God spoke to me tonight. It’s been a while. But I’ve heard that in a time of need, he will show up and be there with you. Tonight was a time of need and he is definitely with me.

As I sat crying with my Bible in my lap, I asked God to speak to me. I told him to tell me what to read, what page to stop on, and in whatever passage I was drawn to, to speak to me. I didn’t ask anything more. I didn’t tell him to make me feel better, nor to comfort me, nor to take any pain away. I didn’t even ask for him to tell me anything in specific. Still, he told me exactly what I needed to hear that would cover all of those things.

I opened up my Bible and stopped on Psalm 42- “Thirsting for God in Trouble and Exile.” It begins by saying,

“As the deer pants for the water brooks,
So my soul pants for You, O God.

My soul thirsts for God, for the living God;
When shall I come and appear before God?

My tears have been my food day and night,
While they say to me all day long, “Where is your God?””

It continues on with,

“Why are you in despair, O my soul?
And why have you become disturbed within me?
Hope in God, for I shall again praise Him
For the help of His presence.

O my God, my soul is in despair within me;”

MY SOUL IS IN DESPAIR. MY TEARS HAVE BEEN MY FOOD DAY AND NIGHT. He knew the emotions I felt and I didn’t have to tell him. I mean, can it be anymore clear than that?!

Then, it finishes with:

“Deep calls to deep at the sound of Your waterfalls;
All Your breakers and Your waves have rolled over me.

The Lord will command His lovingkindness in the daytime;
And His song will be with me in the night,
A prayer to the God of my life.”

He tells me right there that he will be with me through the night. If that isn’t clear, then I don’t know what is.

I’m at peace right now. I’m feeling serene. And I’m looking up.

Something has occurred to me. There can NEVER be too much love. There is just no limit. So why do we hold back? Why are we afraid to share the love we pack in our huge hearts with others? Why don’t we show kindness and spread joy among strangers?
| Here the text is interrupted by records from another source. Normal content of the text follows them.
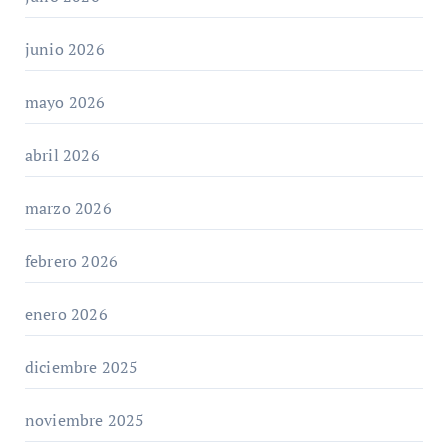
junio 2026
mayo 2026
abril 2026
marzo 2026
febrero 2026
enero 2026
diciembre 2025
noviembre 2025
It always hurts me to see others in pain. Physically, emotionally, spiritually… Why do we let others suffer? I know I’m not perfect, and I know that there have been many situations where I could’ve easily done something to help another in a tough time, but I didn’t. Because I was scared. I was afraid they would make fun of me or see my heart for what it is. Vulnerable. Loving. Caring. Full of emotion! Why do we look down on these characteristics?
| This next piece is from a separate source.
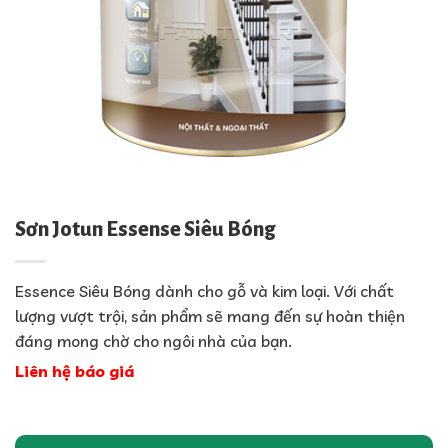
Sơn Jotun Essense Siêu Bóng
Essence Siêu Bóng dành cho gỗ và kim loại. Với chất
lượng vượt trội, sản phẩm sẽ mang đến sự hoàn thiện
đáng mong chờ cho ngôi nhà của bạn.
Liên hệ báo giá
It’s become a norm in our society to act tough, to hide our emotions, to pretend that we have no feelings, just so others can’t hurt us. But how often does that approach work? Rarely, if ever. We are simply hurting ourselves. Distancing ourselves from the one truth in life! To LOVE!

What a mistake!!

How can we want to avoid the joy and light that comes along with love? Is it because we are too afraid to be hurt time and time again? Yes, love does hurt. Yes, it is a huge risk to open up and potentially be heartbroken by the wrong person. Yes, maybe even our family and closest friends can betray us and cause so much pain in our hearts that it feels as though we can’t take it anymore! But that doesn’t mean to stop loving altogether. That is simply an opportunity to love even more. Love even harder! Love in such a strong way that those who hurt you can’t even deny that love exists!

And man does it exist.

We can’t forget that. I can’t forget that. Even when I feel that all my love has expired, it hasn’t. My heart is evolving to contain and share an even greater type of love. One that I never imagined could exist.

Isn’t that how love is? Constantly evolving and growing into something bigger and bigger until one day we realize that we never thought we could be able to love that hard, yet there we are, loving in a new way.

I need to share my love. I need to open up my heart. And if it gets broken, then so be it. At least it will be cracked open to allow even more love to flow through.